▸ **Task item**: Transcribe the data as written, minus images.

▸ **Data extract**:

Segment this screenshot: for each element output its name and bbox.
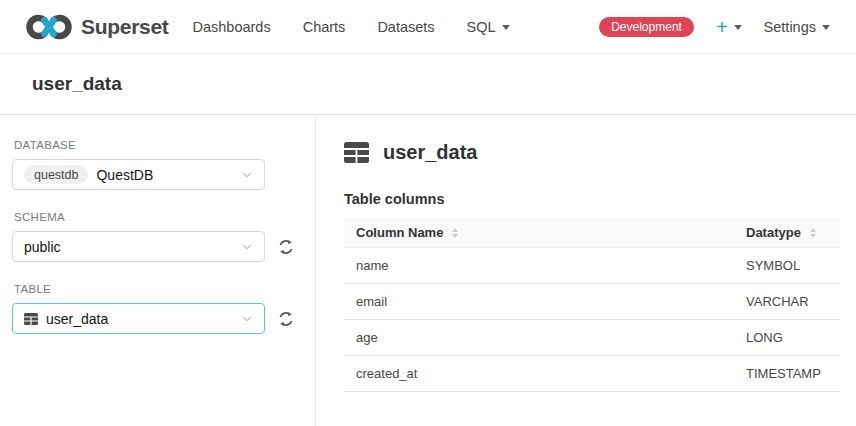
schema-select-value: public bbox=[24, 239, 61, 255]
datatype-cell: SYMBOL bbox=[734, 248, 840, 284]
table-label: TABLE bbox=[14, 283, 303, 295]
sort-icon bbox=[810, 228, 816, 238]
table-icon bbox=[344, 142, 369, 163]
column-header-datatype[interactable]: Datatype bbox=[734, 218, 840, 248]
nav-sql-label: SQL bbox=[467, 19, 496, 35]
dataset-source-panel: DATABASE questdb QuestDB SCHEMA public bbox=[0, 115, 316, 426]
table-preview-panel: user_data Table columns Column Name Data… bbox=[316, 115, 856, 426]
database-select[interactable]: questdb QuestDB bbox=[12, 159, 265, 190]
datatype-cell: VARCHAR bbox=[734, 284, 840, 320]
refresh-icon bbox=[277, 310, 295, 328]
new-item-button[interactable]: + bbox=[716, 17, 742, 37]
table-icon bbox=[24, 313, 38, 325]
database-field: DATABASE questdb QuestDB bbox=[12, 139, 303, 190]
schema-label: SCHEMA bbox=[14, 211, 303, 223]
chevron-down-icon bbox=[241, 169, 253, 181]
schema-select[interactable]: public bbox=[12, 231, 265, 262]
chevron-down-icon bbox=[502, 25, 510, 30]
database-engine-pill: questdb bbox=[24, 165, 88, 184]
table-heading: user_data bbox=[344, 141, 840, 164]
refresh-icon bbox=[277, 238, 295, 256]
table-select-value: user_data bbox=[46, 311, 108, 327]
chevron-down-icon bbox=[241, 313, 253, 325]
table-row: email VARCHAR bbox=[344, 284, 840, 320]
chevron-down-icon bbox=[241, 241, 253, 253]
database-select-value: QuestDB bbox=[96, 167, 153, 183]
nav-datasets[interactable]: Datasets bbox=[361, 19, 450, 35]
table-row: age LONG bbox=[344, 320, 840, 356]
column-header-name[interactable]: Column Name bbox=[344, 218, 734, 248]
column-name-cell: created_at bbox=[344, 356, 734, 392]
datatype-cell: TIMESTAMP bbox=[734, 356, 840, 392]
schema-field: SCHEMA public bbox=[12, 211, 303, 262]
brand-name: Superset bbox=[81, 15, 168, 39]
environment-badge: Development bbox=[599, 17, 694, 37]
table-select[interactable]: user_data bbox=[12, 303, 265, 334]
page-title: user_data bbox=[32, 73, 122, 95]
page-header: user_data bbox=[0, 54, 856, 115]
column-name-cell: age bbox=[344, 320, 734, 356]
sort-icon bbox=[452, 228, 458, 238]
table-columns-section-title: Table columns bbox=[344, 191, 840, 207]
table-row: created_at TIMESTAMP bbox=[344, 356, 840, 392]
superset-logo-icon bbox=[26, 13, 72, 41]
nav-dashboards[interactable]: Dashboards bbox=[176, 19, 286, 35]
settings-menu[interactable]: Settings bbox=[764, 19, 830, 35]
column-name-cell: name bbox=[344, 248, 734, 284]
plus-icon: + bbox=[716, 17, 728, 37]
refresh-tables-button[interactable] bbox=[276, 309, 296, 329]
chevron-down-icon bbox=[822, 25, 830, 30]
topbar-right: Development + Settings bbox=[599, 17, 830, 37]
datatype-cell: LONG bbox=[734, 320, 840, 356]
chevron-down-icon bbox=[734, 25, 742, 30]
database-label: DATABASE bbox=[14, 139, 303, 151]
nav-sql[interactable]: SQL bbox=[451, 19, 526, 35]
main-nav: Dashboards Charts Datasets SQL bbox=[176, 19, 525, 35]
settings-label: Settings bbox=[764, 19, 816, 35]
table-row: name SYMBOL bbox=[344, 248, 840, 284]
table-header-row: Column Name Datatype bbox=[344, 218, 840, 248]
table-field: TABLE user_data bbox=[12, 283, 303, 334]
table-heading-title: user_data bbox=[383, 141, 478, 164]
superset-logo[interactable]: Superset bbox=[26, 13, 168, 41]
top-nav-bar: Superset Dashboards Charts Datasets SQL … bbox=[0, 0, 856, 54]
nav-charts[interactable]: Charts bbox=[287, 19, 362, 35]
refresh-schemas-button[interactable] bbox=[276, 237, 296, 257]
column-name-cell: email bbox=[344, 284, 734, 320]
columns-table: Column Name Datatype name SYMBOL bbox=[344, 218, 840, 392]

▸ **Result of this task**:
Segment this screenshot: for each element output its name and bbox.
schema-select-value: public bbox=[24, 239, 61, 255]
datatype-cell: SYMBOL bbox=[734, 248, 840, 284]
table-label: TABLE bbox=[14, 283, 303, 295]
sort-icon bbox=[810, 228, 816, 238]
table-icon bbox=[344, 142, 369, 163]
column-header-datatype[interactable]: Datatype bbox=[734, 218, 840, 248]
nav-sql-label: SQL bbox=[467, 19, 496, 35]
dataset-source-panel: DATABASE questdb QuestDB SCHEMA public bbox=[0, 115, 316, 426]
table-preview-panel: user_data Table columns Column Name Data… bbox=[316, 115, 856, 426]
database-select[interactable]: questdb QuestDB bbox=[12, 159, 265, 190]
datatype-cell: VARCHAR bbox=[734, 284, 840, 320]
refresh-icon bbox=[277, 310, 295, 328]
new-item-button[interactable]: + bbox=[716, 17, 742, 37]
table-icon bbox=[24, 313, 38, 325]
database-field: DATABASE questdb QuestDB bbox=[12, 139, 303, 190]
schema-label: SCHEMA bbox=[14, 211, 303, 223]
chevron-down-icon bbox=[241, 169, 253, 181]
schema-select[interactable]: public bbox=[12, 231, 265, 262]
chevron-down-icon bbox=[502, 25, 510, 30]
database-engine-pill: questdb bbox=[24, 165, 88, 184]
table-heading: user_data bbox=[344, 141, 840, 164]
refresh-icon bbox=[277, 238, 295, 256]
table-select-value: user_data bbox=[46, 311, 108, 327]
chevron-down-icon bbox=[241, 313, 253, 325]
table-row: email VARCHAR bbox=[344, 284, 840, 320]
chevron-down-icon bbox=[241, 241, 253, 253]
database-select-value: QuestDB bbox=[96, 167, 153, 183]
nav-datasets[interactable]: Datasets bbox=[361, 19, 450, 35]
table-row: age LONG bbox=[344, 320, 840, 356]
column-header-name[interactable]: Column Name bbox=[344, 218, 734, 248]
column-name-cell: created_at bbox=[344, 356, 734, 392]
datatype-cell: TIMESTAMP bbox=[734, 356, 840, 392]
schema-field: SCHEMA public bbox=[12, 211, 303, 262]
brand-name: Superset bbox=[81, 15, 168, 39]
environment-badge: Development bbox=[599, 17, 694, 37]
table-select[interactable]: user_data bbox=[12, 303, 265, 334]
page-title: user_data bbox=[32, 73, 122, 95]
page-header: user_data bbox=[0, 54, 856, 115]
column-name-cell: age bbox=[344, 320, 734, 356]
sort-icon bbox=[452, 228, 458, 238]
table-columns-section-title: Table columns bbox=[344, 191, 840, 207]
table-row: created_at TIMESTAMP bbox=[344, 356, 840, 392]
superset-logo-icon bbox=[26, 13, 72, 41]
nav-dashboards[interactable]: Dashboards bbox=[176, 19, 286, 35]
settings-menu[interactable]: Settings bbox=[764, 19, 830, 35]
column-name-cell: name bbox=[344, 248, 734, 284]
plus-icon: + bbox=[716, 17, 728, 37]
refresh-tables-button[interactable] bbox=[276, 309, 296, 329]
chevron-down-icon bbox=[822, 25, 830, 30]
topbar-right: Development + Settings bbox=[599, 17, 830, 37]
datatype-cell: LONG bbox=[734, 320, 840, 356]
chevron-down-icon bbox=[734, 25, 742, 30]
database-label: DATABASE bbox=[14, 139, 303, 151]
nav-sql[interactable]: SQL bbox=[451, 19, 526, 35]
main-nav: Dashboards Charts Datasets SQL bbox=[176, 19, 525, 35]
settings-label: Settings bbox=[764, 19, 816, 35]
table-row: name SYMBOL bbox=[344, 248, 840, 284]
table-header-row: Column Name Datatype bbox=[344, 218, 840, 248]
table-field: TABLE user_data bbox=[12, 283, 303, 334]
table-heading-title: user_data bbox=[383, 141, 478, 164]
superset-logo[interactable]: Superset bbox=[26, 13, 168, 41]
top-nav-bar: Superset Dashboards Charts Datasets SQL … bbox=[0, 0, 856, 54]
nav-charts[interactable]: Charts bbox=[287, 19, 362, 35]
refresh-schemas-button[interactable] bbox=[276, 237, 296, 257]
column-name-cell: email bbox=[344, 284, 734, 320]
columns-table: Column Name Datatype name SYMBOL bbox=[344, 218, 840, 392]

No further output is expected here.